One of the YPE loves being in the water, and had been looking forward to a number of activities in the sea loch and the river. Since the start of the COVID-19 pandemic, there had been no opportunities for any form of energetic activities based around water. So, the AOEC team ensured that there was time in the schedule for gorge-walking so that it was the highlight of his and his parent/carer's weekend. It made him so happy, and he became quite relaxed and expressed his appreciation in such a positive way.
Carers had the opportunity to unwind and relax whilst their child was taking part in activities and socialising with other youngsters.
After the outdoor activities had finished, many of the young people got together informally in the evenings - to play games, draw, play table football and table tennis.
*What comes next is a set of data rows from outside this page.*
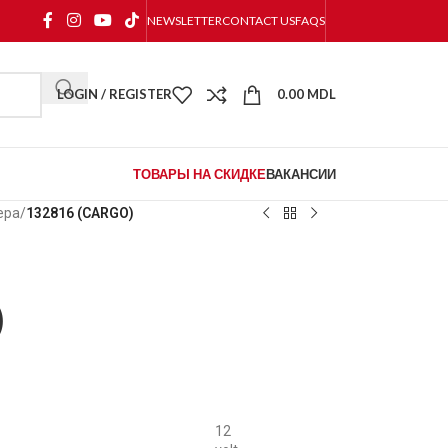
NEWSLETTER
CONTACT US
FAQS
LOGIN / REGISTER
0.00
MDL
ТОВАРЫ НА СКИДКЕ
ВАКАНСИИ
ера
/
132816 (CARGO)
)
12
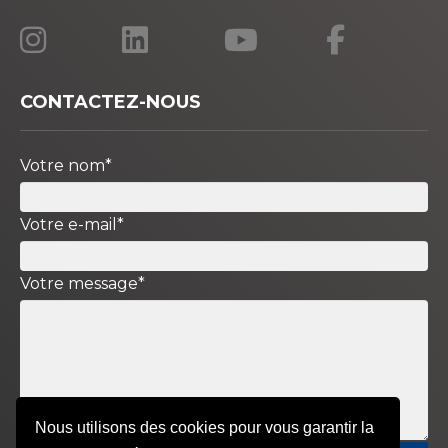
CONTACTEZ-NOUS
Votre nom*
Votre e-mail*
Votre message*
Nous utilisons des cookies pour vous garantir la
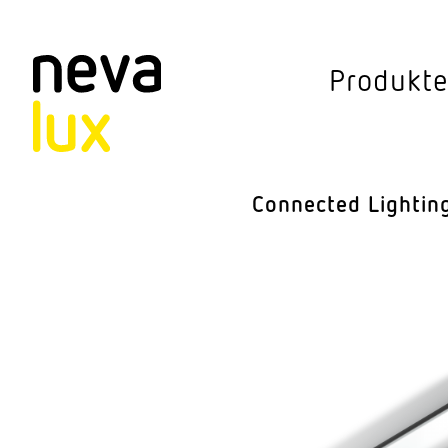
Vev
Produkt
Connected Li
Aussen­leuchten
Connected Lightin
Decken­leuchten
Pendel­leuchten
Sensorik
Steh­leuchten
Stras­sen­leuchte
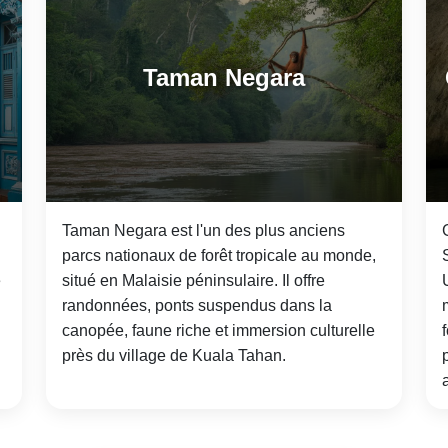
Taman Negara
Taman Negara est l'un des plus anciens
parcs nationaux de forêt tropicale au monde,
e
situé en Malaisie péninsulaire. Il offre
randonnées, ponts suspendus dans la
canopée, faune riche et immersion culturelle
près du village de Kuala Tahan.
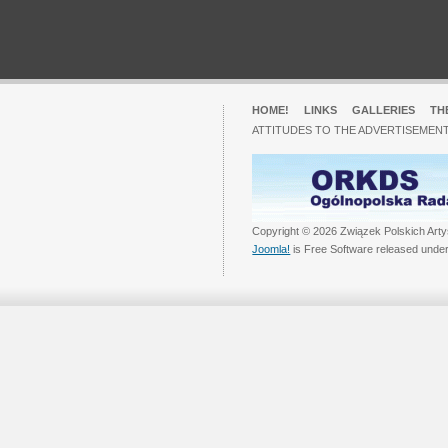
HOME!
LINKS
GALLERIES
TH
ATTITUDES TO THE ADVERTISEMENT
Copyright © 2026 Związek Polskich Arty
Joomla!
is Free Software released unde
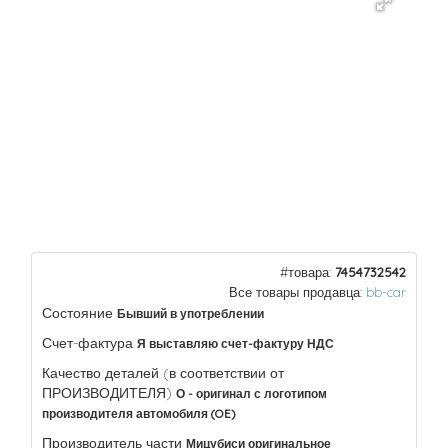
#товара:
7454732542
Все товары продавца:
bb-car
Состояние
Бывший в употреблении
Счет-фактура
Я выставляю счет-фактуру НДС
Качество деталей (в соответствии от
ПРОИЗВОДИТЕЛЯ)
О - оригинал с логотипом
производителя автомобиля (OE)
Производитель части
Мицубиси оригинальное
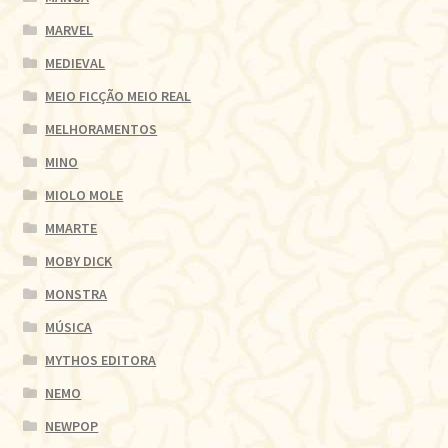
MARVEL
MEDIEVAL
MEIO FICÇÃO MEIO REAL
MELHORAMENTOS
MINO
MIOLO MOLE
MMARTE
MOBY DICK
MONSTRA
MÚSICA
MYTHOS EDITORA
NEMO
NEWPOP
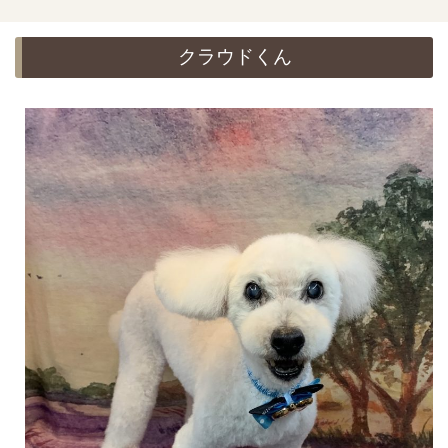
クラウドくん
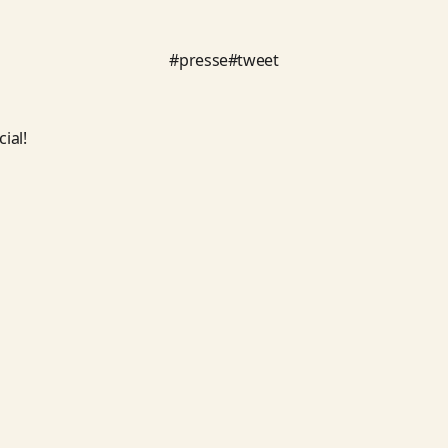
#
presse
#
tweet
ial!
This allowed carers to relax in the communal area, have some quiet time, read a book, make a cup of tea and take time away from their caring responsibilities. They were able to relax, knowing that their child was nearby, socialising with the group in a safe environment.
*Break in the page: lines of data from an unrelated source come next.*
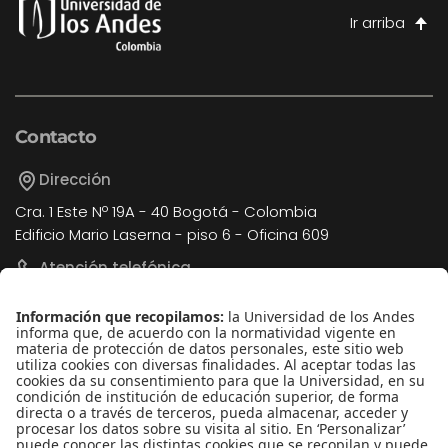
Ir arriba
Contacto
Dirección
Cra. 1 Este Nº 19A - 40 Bogotá - Colombia
Edificio Mario Laserna - piso 6 - Oficina 609
Atención telefónica
+(571) 339 49 49 - Ext. 4830
Enlaces de interés
Línea de Transparencia Uniandes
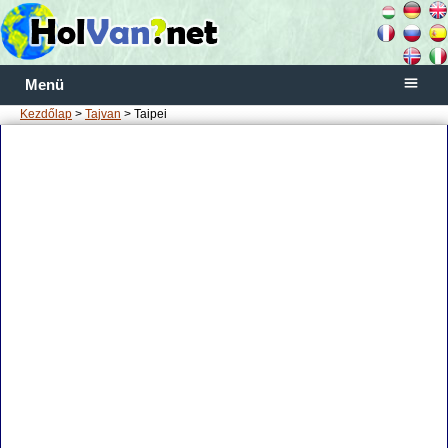
Menü
Kezdőlap
>
Tajvan
> Taipei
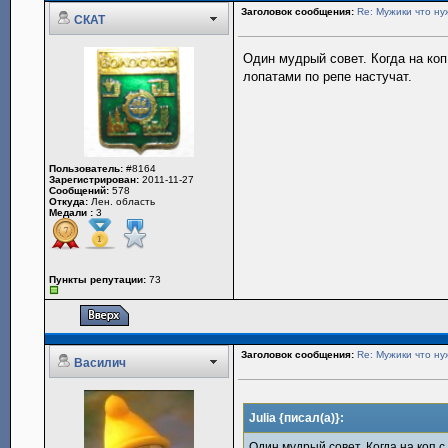
Заголовок сообщения:
Re: Мужики что ну
СКАТ
Один мудрый совет. Когда на коп
лопатами по репе настучат.
Пользователь:
#8164
Зарегистрирован:
2011-11-27
Сообщений:
578
Откуда:
Лен. область
Медали :
3
Пункты репутации:
73
Заголовок сообщения:
Re: Мужики что ну
Василич
Julia {писал(а)}:
Один мудрый совет. Когда на коп 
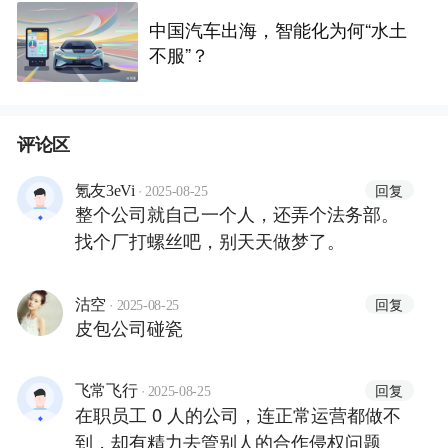
中国汽车出海，智能化为何“水土
不服”？
评论区
·
回复
氪友3eVi
2025-08-25
整个公司就自己一个人，还弄个法务部。
找个厂打螺丝吧，别天天做梦了。
·
回复
沽空
2025-08-25
皮包公司碰瓷
·
回复
飞常飞行
2025-08-25
在职员工 0 人的公司，连正常运营都做不
到，却有精力去管别人的合作侵权问题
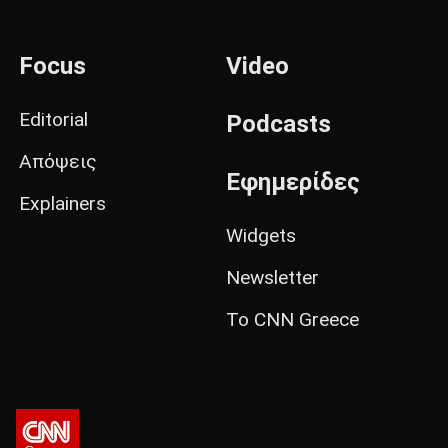
Focus
Video
Editorial
Podcasts
Απόψεις
Εφημερίδες
Explainers
Widgets
Newsletter
Το CNN Greece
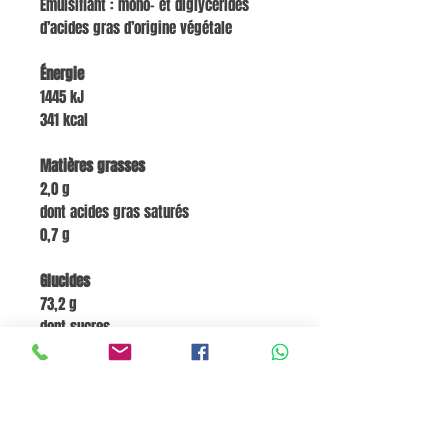
Émulsifiant : mono- et diglycérides
d’acides gras d’origine végétale
Énergie
1445 kJ
341 kcal
Matières grasses
2,0 g
dont acides gras saturés
0,7 g
Glucides
73,2 g
dont sucres
0,3 g
Fibres
3,1 g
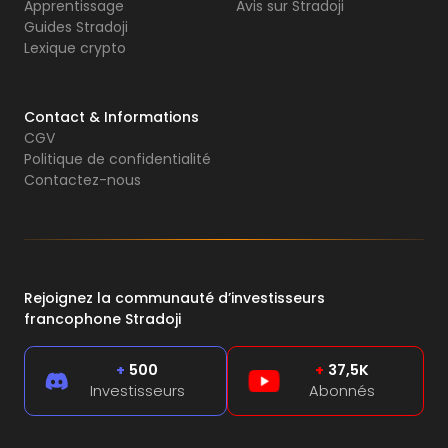
Apprentissage
Avis sur Stradoji
Guides Stradoji
Lexique crypto
Contact & Informations
CGV
Politique de confidentialité
Contactez-nous
Rejoignez la communauté d’investisseurs
francophone Stradoji
+
500
+
37,5K
Investisseurs
Abonnés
One parent, who has sole responsibility for her child, works full-time and has other family caring roles, was able to relax and read in the evenings whilst her child was making friends and playing with the other young people.
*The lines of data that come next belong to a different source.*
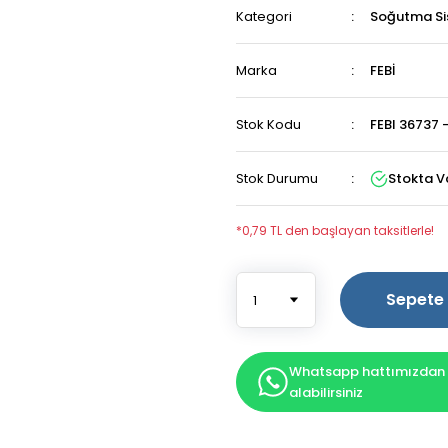
Kategori
Soğutma Si
Marka
FEBİ
Stok Kodu
FEBI 36737 
Stok Durumu
Stokta V
*0,79 TL den başlayan taksitlerle!
Sepete 
Whatsapp hattımızdan b
alabilirsiniz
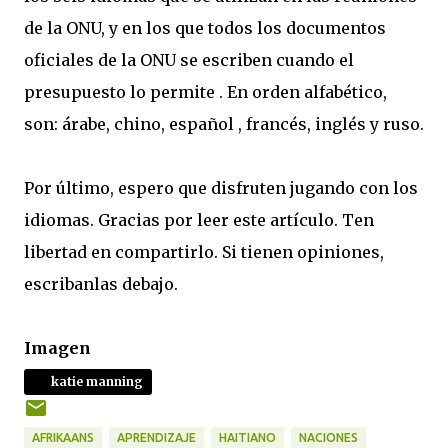
de la ONU, y en los que todos los documentos
oficiales de la ONU se escriben cuando el
presupuesto lo permite . En orden alfabético,
son: árabe, chino, español , francés, inglés y ruso.
Por último, espero que disfruten jugando con los
idiomas. Gracias por leer este artículo. Ten
libertad en compartirlo. Si tienen opiniones,
escribanlas debajo.
Imagen
katie manning
AFRIKAANS
APRENDIZAJE
HAITIANO
NACIONES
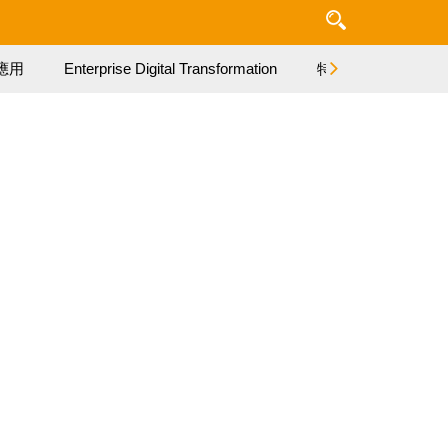
應用
Enterprise Digital Transformation
特集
Time to relax and let someone else do the daily chores - such as preparing food for you - changes meal times for carers from being stressful, to enjoyable and sociable times in the day.
Prior to the trips, carers were worn out from their daily routines - exacerbated by the lengthy confinement and isolation from the outset of the COVID-19 pandemic. Meal planning, shopping and food preparation can be draining and exhausting, both physically and mentally. Meal times can be very stressful, so when someone else makes the meal, it allows carers to relax and enjoy this time. Carers could take time over their meal, and use these opportunities to socialise and chat with others around them.
One carer's experience of the pandemic had been of isolation and loneliness at home, with her health affected by the strain of being sole carer for her children. She expressed during the trip that, by not having to think about what to cook, and just being able to sit down and enjoy a meal prepared for her, made a huge difference to how she was feeling. For the first time in months, she was able to chat with her family and other carers over the weekend. Even a small gesture of kindness, of having a cup of tea/coffee poured by someone, gave her a much-needed break from the heavy responsibilities that she bears on her own when at home.
The wellbeing of those attending the trips would be improved as a result of trying new and challenging activities, building their self-confidence and sense of achievement.
Many of the activities were new to the young people, and gorge-walking was particularly challenging. With encouragement and support from everyone in the group, they took great delight in reaching the finishing point up-river and through the waterfalls and climbs.
The determination by one young person on the gorge walk to get to the top of the river was inspirational; it was physically very demanding and was so focussed on working their way up through the waterfalls with the minimum of support from both dad and the group. On completing the gorge-walk, the couldn't have been more delighted with what they had done. After the trip, they speak all the time of the adventures they had at Ardentinny, and it has given them such great memories of their time spent here.